*What the task asks:* Where the listing below reaches the line containing "NEWSLETTER!", start writing out lines exactly, and stop once the line containing "Sign Up for the Newsletter" has been written.

*Available data:*
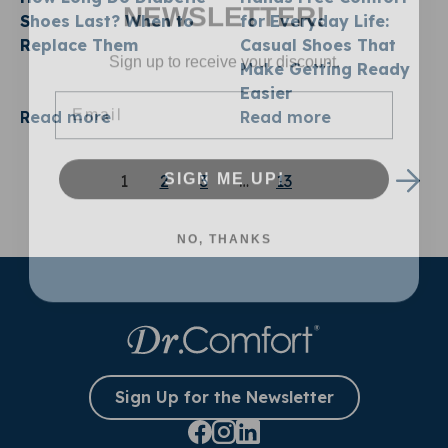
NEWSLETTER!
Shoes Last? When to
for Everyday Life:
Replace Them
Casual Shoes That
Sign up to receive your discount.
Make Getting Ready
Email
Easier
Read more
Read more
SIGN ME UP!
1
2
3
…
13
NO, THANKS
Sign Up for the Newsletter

==

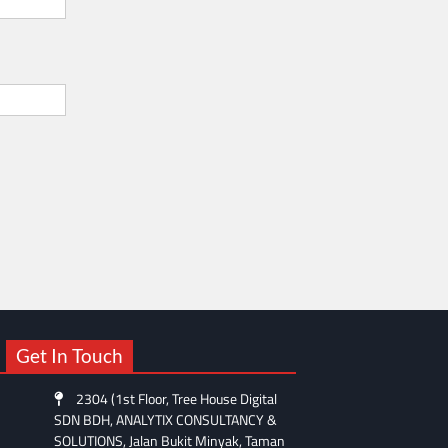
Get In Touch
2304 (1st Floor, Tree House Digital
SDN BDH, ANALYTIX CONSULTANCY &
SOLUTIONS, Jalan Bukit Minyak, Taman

*Solution to this task:*
NEWSLETTER!
Shoes Last? When to
for Everyday Life:
Replace Them
Casual Shoes That
Sign up to receive your discount.
Make Getting Ready
Email
Easier
Read more
Read more
SIGN ME UP!
1
2
3
…
13
NO, THANKS
Sign Up for the Newsletter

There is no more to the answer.